In Table 6.2 below we can see an example of a case we may want to estimate the dose for. If we try to estimate the dose using Merkle’s method, we encounter an error involving the uniroot() function. The function uniroot() searches for a root (i.e., zero) of the function \(f(x_{1}, \dots, x_{n})\) with respect to its first argument \(x_{1}\) within a specified interval. In our example, this error occurs when projecting the upper 95% confidence limit of the yield \(\lambda_{U}\) into the lower curve (9.1). The reason for this is that the lower 95% confidence band of the dose-effect curve is not a monotonically increasing function, meaning that \(D_{L}\) has multiple possible numerical solutions, as shown in Figure 6.2.

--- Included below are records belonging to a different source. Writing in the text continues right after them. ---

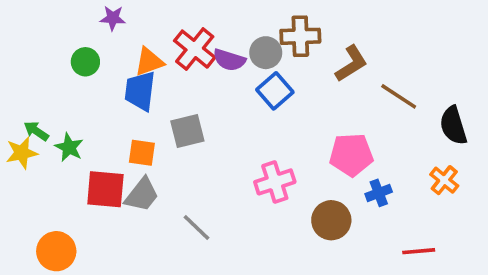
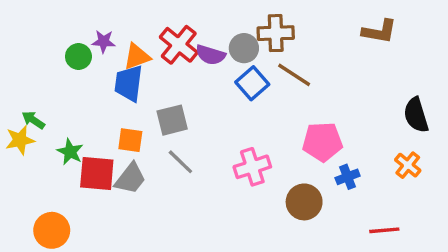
purple star: (113, 18) -> (104, 41), moved
brown L-shape: (351, 64) -> (379, 31), moved, turned 42
brown line: (399, 96) -> (294, 75), moved
green star: (69, 147) -> (70, 152), moved
gray line: (197, 228) -> (180, 162), moved

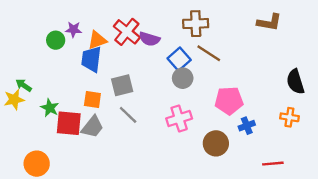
gray circle: (244, 48) -> (183, 78), moved
orange cross: (408, 165) -> (289, 117), turned -30

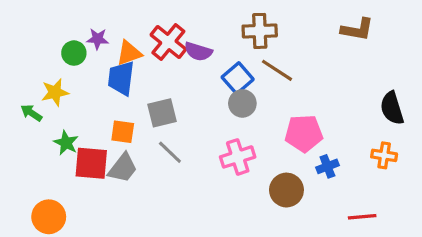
yellow star: (14, 99) -> (55, 92), moved

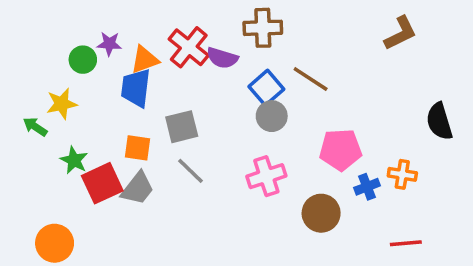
brown L-shape: (357, 29) -> (401, 33), turned -36
brown cross: (260, 31) -> (263, 28), moved
orange cross: (384, 155) -> (402, 174), moved
red square: (91, 163) -> (102, 183), turned -30

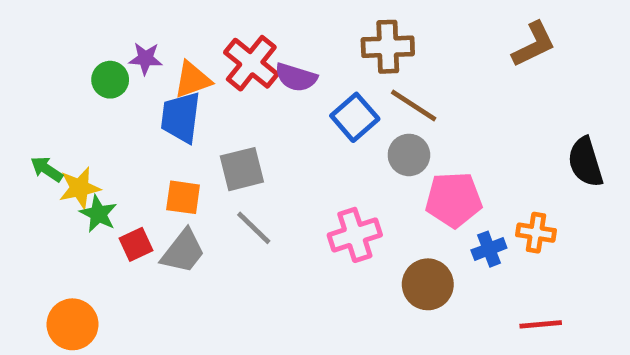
brown cross: (263, 28) -> (388, 47), moved
yellow star: (62, 104) -> (80, 188), moved
gray circle: (272, 116) -> (409, 155), moved
red square: (102, 183) -> (136, 244), size x0.6

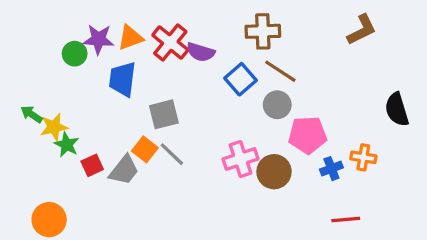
purple star: (145, 59) -> (99, 39), size x1.4
orange triangle: (192, 80) -> (130, 38), moved
orange square: (183, 197) -> (145, 149), moved, turned 30
brown circle: (428, 284) -> (274, 172), moved
red line: (541, 324) -> (346, 220), moved

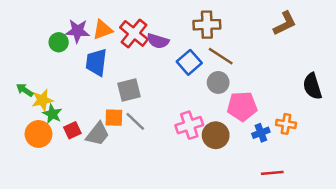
orange square: (145, 149) -> (114, 118), turned -36
orange circle: (49, 220) -> (39, 134), moved

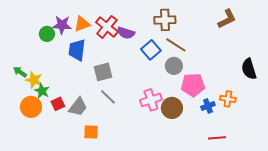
yellow star: (42, 100) -> (34, 80), turned 30
orange square: (114, 118) -> (91, 132), moved

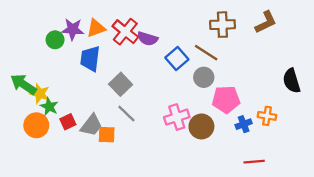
brown cross: (165, 20) -> (222, 25), moved
green arrow: (20, 72) -> (23, 84), size x1.6
gray square: (103, 72) -> (121, 84), turned -30
orange square: (91, 132) -> (107, 135), moved

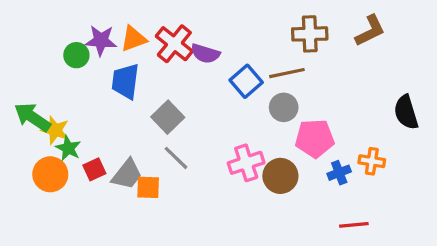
brown line: (206, 53) -> (287, 73), turned -45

Table 6.2: Example of dicentric distribution within cells.
\(N\) \(X\) \(C_{0}\) \(C_{1}\) \(C_{2}\) \(y\) \(\hat{\sigma}_{y} / \sqrt{N}\) \(\hat{\sigma}^{2} / \bar{y}\) \(u\)
148 13 136 11 1 0.088 0.025 1.073 0.654
Plot of dose-effect curve constructed from the dicentric distribution in Table \@ref(tab:dic-count-data-bad) over an extended $D$ range.

Figure 6.2: Plot of dose-effect curve constructed from the dicentric distribution in Table 6.1 over an extended \(D\) range.

It is worth noting that this projection error is particular to Merkle’s method for whole-body assessment and could certainly be circumvented if one chooses to use the delta method instead. However, for optimal dose estimation we expect both the calibration curve and its confidence intervals to define monotonically increasing functions.